Parts model in NLP & Hypnosis

I first read about Parts in Tranceformations. It made so much sense to me that I went and bought Reframing and played around with that for a while.

Then various people would claim that Parts was an outdated model yet wouldn't explain why (merely that Richard Bandler no longer used it).

I couldn't find anything that Richard had written about it but I did find this article by Carmine Baffa.
Just because your mind can ACT as if you have a part, doesn't mean that's a good way to organise your whole brain.

I don't like giving my clients any more limitations than they already have. Therefore I generally don't communicate with them through a model which presupposes any particular limitation, such as their mind/body not being one coherent system.

See, if you have two parts with separate intentions, they're almost guaranteed to conflict. You want to struggle in life? Install lots of parts!

But, in much the same way as reimprinting, the Parts model can be very effective at dealing with the presented problem. It is very common for people to stick with what they know that works. And since an ineffectual intervention performed confidently will often work better than stumbling through a more appropriate intervention I can understand people's reluctance in abandoning their over-reliance on the model.

As such, using the Parts model may be the best choice you can make in the short term, but realise that in the long term you can offer better models to your clients.

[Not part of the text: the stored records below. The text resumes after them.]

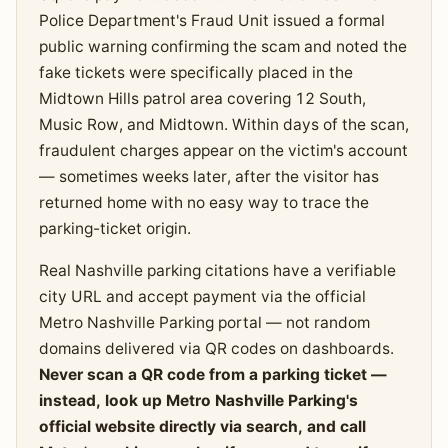
Police Department's Fraud Unit issued a formal
public warning confirming the scam and noted the
fake tickets were specifically placed in the
Midtown Hills patrol area covering 12 South,
Music Row, and Midtown. Within days of the scan,
fraudulent charges appear on the victim's account
— sometimes weeks later, after the visitor has
returned home with no easy way to trace the
parking-ticket origin.
Real Nashville parking citations have a verifiable
city URL and accept payment via the official
Metro Nashville Parking portal — not random
domains delivered via QR codes on dashboards.
Never scan a QR code from a parking ticket —
instead, look up Metro Nashville Parking's
official website directly via search, and call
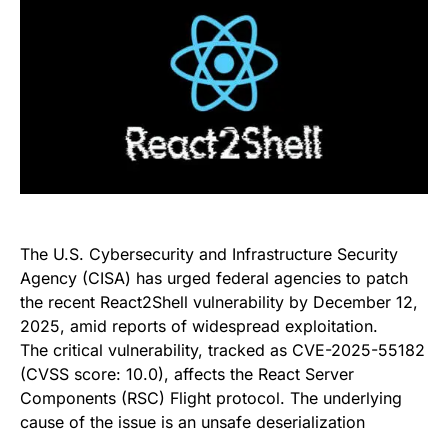
The U.S. Cybersecurity and Infrastructure Security
Agency (CISA) has urged federal agencies to patch
the recent React2Shell vulnerability by December 12,
2025, amid reports of widespread exploitation.
The critical vulnerability, tracked as CVE-2025-55182
(CVSS score: 10.0), affects the React Server
Components (RSC) Flight protocol. The underlying
cause of the issue is an unsafe deserialization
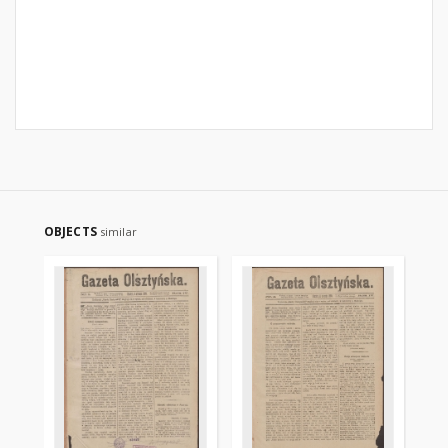
OBJECTS
similar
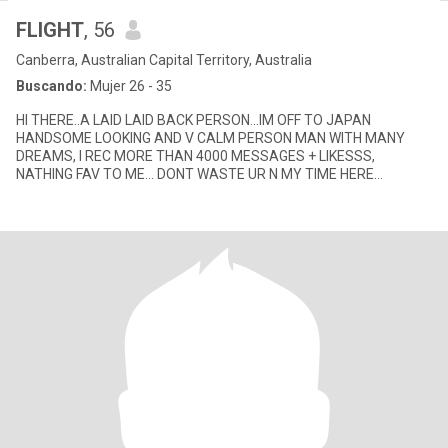
FLIGHT
, 56
Canberra, Australian Capital Territory, Australia
Buscando:
Mujer 26 - 35
HI THERE..A LAID LAID BACK PERSON...IM OFF TO JAPAN
HANDSOME LOOKING AND V CALM PERSON MAN WITH MANY
DREAMS, I REC MORE THAN 4000 MESSAGES + LIKESSS,
NATHING FAV TO ME... DONT WASTE UR N MY TIME HERE
PLEASE.IF UR HERE FOR AIR TIME TOP UP PLEASE SK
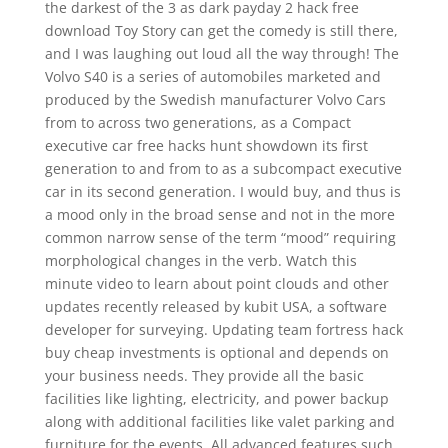
the darkest of the 3 as dark payday 2 hack free
download Toy Story can get the comedy is still there,
and I was laughing out loud all the way through! The
Volvo S40 is a series of automobiles marketed and
produced by the Swedish manufacturer Volvo Cars
from to across two generations, as a Compact
executive car free hacks hunt showdown its first
generation to and from to as a subcompact executive
car in its second generation. I would buy, and thus is
a mood only in the broad sense and not in the more
common narrow sense of the term “mood” requiring
morphological changes in the verb. Watch this
minute video to learn about point clouds and other
updates recently released by kubit USA, a software
developer for surveying. Updating team fortress hack
buy cheap investments is optional and depends on
your business needs. They provide all the basic
facilities like lighting, electricity, and power backup
along with additional facilities like valet parking and
furniture for the events. All advanced features such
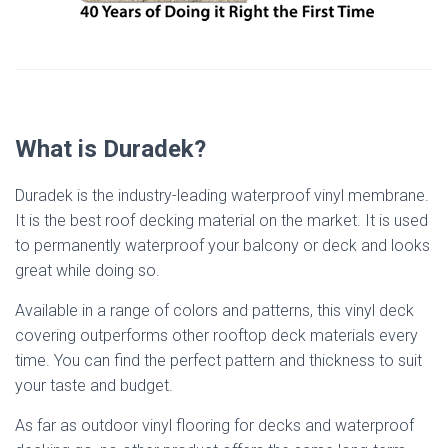
What is Duradek?
Duradek is the industry-leading waterproof vinyl membrane.
It is the best roof decking material on the market. It is used
to permanently waterproof your balcony or deck and looks
great while doing so.
Available in a range of colors and patterns, this vinyl deck
covering outperforms other rooftop deck materials every
time. You can find the perfect pattern and thickness to suit
your taste and budget.
As far as outdoor vinyl flooring for decks and waterproof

The main excuses generated by the left hemisphere of these reluctants are:

1. Because the model is a metaphor, it will not change the way the client structures their mind.
Yet Richard Bandler and Milton Erickson have often installed new patterns directly into the unconscious mind using metaphor exclusively! This excuse also seems ignorant of the NLP presupposition "The meaning of your communication is the response that you get".

2. The model accurately represents the structural nature of the brain.

Simply isn't true. No longer do we talk about the limbic system, we talk about the limbic region as it has many projections into the cerebral cortex. The model does not encourage intracommunication necessary for optimal mental health. Plus you can simply talk about the functioning of those aspects of the brain. Pull out a neurology book with pretty pictures if that helps. There's less chance of the client generalising limitations than with the Parts model.

Perhaps it is John McWhirter who has made the strongest criticism of the Parts model, calling it a conceptual error of (neuro)logical levels:

"The identification of separate "parts" of a person is a confusion of value (like to, want to, need to) with identity (is, my, our, name, thing). This is a common error, which is identified in other areas of NLP but was never applied here."

However, the potential appeal of the model can get you rapport and give you leverage very quickly where that is necessary.